Lydia turned on her side to face her and said, "I said it was too hard being with you but not actually being with you. You stopped visiting. You also asked me not to come on the weekends, even though I was ready and willing to make the drive. Once, I had my car packed, and I was about to pull out of the damn parking lot, but you called and told me you needed the weekend to study. That was the last time. I never packed my car up again because I expected you to call and tell me not to bother or that you weren't making the trip to see me like you'd planned. "
"I was back in therapy," she revealed.
"What?"
"When I got to school, I decided to check out student health, and there was a counselor there. I did the consultation, and she seemed okay enough, so I started going to her at the end of September."
"You never told me that."
"I didn't want to admit that I needed it. Besides, I also wasn't sure it would work. I guess I just assumed she'd give me meds like the first one had done, and I'd go numb again, or I'd stop because it wasn't helping, so there wasn't much of a point."
"I was your girlfriend, Eliza. I was your best friend, too. Not that I think you had to tell me that you were going to therapy, but you could have. I would have supported you. It would've helped to know that. I wouldn't have–"
"Broken up with me? Why? Because you would've pitied me?"
"No. And that's not what happened; you know it. Because I would've understood that you were going through something and that it might keep you from me sometimes."
"It didn't, specifically," Eliza said. "My appointments were twice a week, Mondays and Thursdays. I could've visited you, or you could've visited me. But the more I went to my sessions, the more worried I became about losing you. It was like dealing with what had happened back then made me more worried about my current relationships somehow.

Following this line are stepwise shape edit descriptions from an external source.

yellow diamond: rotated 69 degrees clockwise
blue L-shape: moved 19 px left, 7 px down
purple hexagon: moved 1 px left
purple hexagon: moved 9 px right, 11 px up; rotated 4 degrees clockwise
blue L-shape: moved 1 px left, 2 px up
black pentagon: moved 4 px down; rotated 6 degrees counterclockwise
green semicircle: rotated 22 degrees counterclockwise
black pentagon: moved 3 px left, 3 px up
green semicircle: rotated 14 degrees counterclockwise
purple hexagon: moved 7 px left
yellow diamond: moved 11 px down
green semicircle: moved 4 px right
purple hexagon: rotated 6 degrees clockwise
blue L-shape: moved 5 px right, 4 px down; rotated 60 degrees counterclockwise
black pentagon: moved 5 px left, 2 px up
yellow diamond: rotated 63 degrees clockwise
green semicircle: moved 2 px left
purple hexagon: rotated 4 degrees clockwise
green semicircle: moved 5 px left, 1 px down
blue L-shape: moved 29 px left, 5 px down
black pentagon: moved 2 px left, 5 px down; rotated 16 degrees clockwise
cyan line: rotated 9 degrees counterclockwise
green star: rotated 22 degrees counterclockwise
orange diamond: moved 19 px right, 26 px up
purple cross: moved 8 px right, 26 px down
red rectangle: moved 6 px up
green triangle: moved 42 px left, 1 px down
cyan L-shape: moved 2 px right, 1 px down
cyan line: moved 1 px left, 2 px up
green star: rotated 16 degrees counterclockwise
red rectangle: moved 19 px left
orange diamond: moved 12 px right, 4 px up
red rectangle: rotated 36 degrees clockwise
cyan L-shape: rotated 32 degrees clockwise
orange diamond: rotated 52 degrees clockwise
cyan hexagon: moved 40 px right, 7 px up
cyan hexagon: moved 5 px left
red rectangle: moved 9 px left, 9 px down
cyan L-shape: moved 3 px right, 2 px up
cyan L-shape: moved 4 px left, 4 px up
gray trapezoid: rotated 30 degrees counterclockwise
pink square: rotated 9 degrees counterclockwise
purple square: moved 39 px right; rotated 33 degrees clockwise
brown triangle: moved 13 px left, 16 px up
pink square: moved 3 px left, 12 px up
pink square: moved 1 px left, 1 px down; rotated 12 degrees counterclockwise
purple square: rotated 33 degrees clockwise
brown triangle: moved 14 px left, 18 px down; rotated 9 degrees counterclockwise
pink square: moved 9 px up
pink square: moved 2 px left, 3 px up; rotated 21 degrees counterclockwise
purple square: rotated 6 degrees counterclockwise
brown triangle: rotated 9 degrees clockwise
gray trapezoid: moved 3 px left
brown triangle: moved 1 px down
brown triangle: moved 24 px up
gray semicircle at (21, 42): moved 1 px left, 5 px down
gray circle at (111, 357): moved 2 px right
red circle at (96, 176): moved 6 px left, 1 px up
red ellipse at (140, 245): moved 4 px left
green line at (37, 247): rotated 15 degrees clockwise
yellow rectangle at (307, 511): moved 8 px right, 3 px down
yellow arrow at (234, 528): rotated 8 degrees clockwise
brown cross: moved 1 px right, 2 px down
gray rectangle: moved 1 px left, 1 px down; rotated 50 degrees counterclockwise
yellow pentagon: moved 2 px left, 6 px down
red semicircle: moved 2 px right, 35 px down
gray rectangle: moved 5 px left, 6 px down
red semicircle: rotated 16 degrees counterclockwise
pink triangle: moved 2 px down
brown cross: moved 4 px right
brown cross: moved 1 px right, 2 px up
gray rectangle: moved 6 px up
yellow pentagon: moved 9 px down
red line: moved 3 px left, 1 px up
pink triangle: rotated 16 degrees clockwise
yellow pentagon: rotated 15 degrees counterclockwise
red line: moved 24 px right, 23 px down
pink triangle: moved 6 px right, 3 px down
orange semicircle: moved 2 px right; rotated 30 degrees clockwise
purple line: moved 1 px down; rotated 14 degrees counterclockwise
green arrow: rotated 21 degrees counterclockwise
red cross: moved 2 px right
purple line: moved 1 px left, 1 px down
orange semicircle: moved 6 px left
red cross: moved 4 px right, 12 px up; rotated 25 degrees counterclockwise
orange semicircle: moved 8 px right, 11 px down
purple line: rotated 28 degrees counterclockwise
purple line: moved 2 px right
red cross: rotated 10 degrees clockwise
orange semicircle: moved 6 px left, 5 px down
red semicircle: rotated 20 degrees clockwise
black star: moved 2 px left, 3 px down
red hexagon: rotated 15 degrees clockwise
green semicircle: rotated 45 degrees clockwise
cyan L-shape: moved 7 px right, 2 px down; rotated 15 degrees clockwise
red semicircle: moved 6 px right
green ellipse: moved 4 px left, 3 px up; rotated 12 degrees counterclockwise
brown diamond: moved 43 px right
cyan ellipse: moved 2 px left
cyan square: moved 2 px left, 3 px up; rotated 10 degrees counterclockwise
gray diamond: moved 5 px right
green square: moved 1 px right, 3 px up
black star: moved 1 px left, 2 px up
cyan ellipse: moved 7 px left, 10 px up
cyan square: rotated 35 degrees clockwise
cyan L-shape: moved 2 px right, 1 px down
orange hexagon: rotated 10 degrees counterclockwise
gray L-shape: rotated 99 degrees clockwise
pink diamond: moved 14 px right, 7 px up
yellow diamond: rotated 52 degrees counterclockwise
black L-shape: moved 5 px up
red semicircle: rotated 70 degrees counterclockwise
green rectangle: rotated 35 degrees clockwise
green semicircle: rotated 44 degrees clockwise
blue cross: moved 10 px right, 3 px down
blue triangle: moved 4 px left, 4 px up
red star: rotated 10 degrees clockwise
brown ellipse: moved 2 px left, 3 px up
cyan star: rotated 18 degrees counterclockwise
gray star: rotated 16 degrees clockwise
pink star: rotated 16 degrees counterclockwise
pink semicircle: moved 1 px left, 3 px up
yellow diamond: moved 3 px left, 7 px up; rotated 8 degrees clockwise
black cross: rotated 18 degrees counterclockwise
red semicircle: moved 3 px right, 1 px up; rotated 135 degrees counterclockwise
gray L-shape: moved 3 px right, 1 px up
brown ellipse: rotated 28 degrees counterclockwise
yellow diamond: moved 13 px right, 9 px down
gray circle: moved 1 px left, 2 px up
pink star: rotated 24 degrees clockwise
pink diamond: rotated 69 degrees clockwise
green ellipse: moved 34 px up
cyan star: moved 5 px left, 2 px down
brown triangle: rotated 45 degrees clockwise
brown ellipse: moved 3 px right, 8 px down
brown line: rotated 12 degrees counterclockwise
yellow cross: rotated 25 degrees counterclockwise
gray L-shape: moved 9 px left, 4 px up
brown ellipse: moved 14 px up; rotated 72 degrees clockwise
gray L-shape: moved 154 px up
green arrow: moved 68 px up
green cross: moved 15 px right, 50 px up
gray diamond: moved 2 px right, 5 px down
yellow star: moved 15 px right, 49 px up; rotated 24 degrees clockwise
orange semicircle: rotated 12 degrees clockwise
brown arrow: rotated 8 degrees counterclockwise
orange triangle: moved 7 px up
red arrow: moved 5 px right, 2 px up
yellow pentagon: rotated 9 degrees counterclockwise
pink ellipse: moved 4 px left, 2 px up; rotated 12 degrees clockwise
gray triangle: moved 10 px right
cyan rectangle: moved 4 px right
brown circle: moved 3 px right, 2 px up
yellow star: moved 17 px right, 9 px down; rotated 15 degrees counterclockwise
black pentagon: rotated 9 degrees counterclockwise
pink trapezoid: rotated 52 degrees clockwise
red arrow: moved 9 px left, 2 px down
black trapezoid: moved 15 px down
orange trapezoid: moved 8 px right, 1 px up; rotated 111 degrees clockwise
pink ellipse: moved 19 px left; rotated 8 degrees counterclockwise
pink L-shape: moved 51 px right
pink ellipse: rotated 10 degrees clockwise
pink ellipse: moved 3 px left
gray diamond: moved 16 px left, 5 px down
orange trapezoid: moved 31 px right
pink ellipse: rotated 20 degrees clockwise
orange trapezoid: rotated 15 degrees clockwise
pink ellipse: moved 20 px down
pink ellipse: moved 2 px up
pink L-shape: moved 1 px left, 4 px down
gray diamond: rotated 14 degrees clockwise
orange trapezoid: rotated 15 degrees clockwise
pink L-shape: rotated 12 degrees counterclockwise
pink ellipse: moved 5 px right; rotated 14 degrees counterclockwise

I called my mom a lot, checking on her and asking her to check in with me when she got home from work. I told her to make sure to lock the doors. I was scared I'd lose her, too. Then, I'd think about losing you, and it was like I couldn't breathe."
"Oh, El," Lydia said and cupped Eliza's cold cheek.
"It was easier to push you away, okay?"
"This counselor sounds like she needed some more training."
"It takes time," Eliza said with a smile. "To work through it all. And I'd been keeping things in for so long that it took a while for me. I think I'm still working on it."
"And you didn't think you could tell me?"
"I felt myself pulling away, but I couldn't stop it. I felt horrible, but I kept doing it until finally, we were fighting on the phone, and I suggested that we should break up. We just ended, and I actually felt this pressure lifting because now, I could focus on school and therapy and not worry about disappointing my girlfriend and best friend."
"You didn't disappoint me," Lydia told her .
"Can we just talk about something else?" she requested. "We're supposed to be celebrating your birthday."
"Eliza, it's thirty-one. I don't care. I just wanted to hang out with you."
"I'm here. We're hanging out."
Lydia rolled her eyes and said, "We should just get some sleep. The falls are four miles away, and you're not much of a hiker, so it'll take us all day to get there."
"Hey!"
"Am I wrong?"
"No," Eliza said with a small laugh. "Are we okay?"
When Lydia tilted her head back and forth as if she were considering, Eliza bit her bottom lip in anticipation because if Lydia said no, Eliza didn't know what she'd do.
"We're okay. It was a long time ago. We were young, and you had things you needed to work through. Now, I do think we should just get some sleep."
Lydia rolled over, away from Eliza, and burrowed into her sleeping bag. Eliza rolled onto her back then and stared up into the blackness again. It was nights like this that the nightmares often returned. Nightlights were a requirement in her house. She had them in every hallway and every room, along with two in her bedroom. The darkness made her think back to that night, and that night changed her entire life for the worse.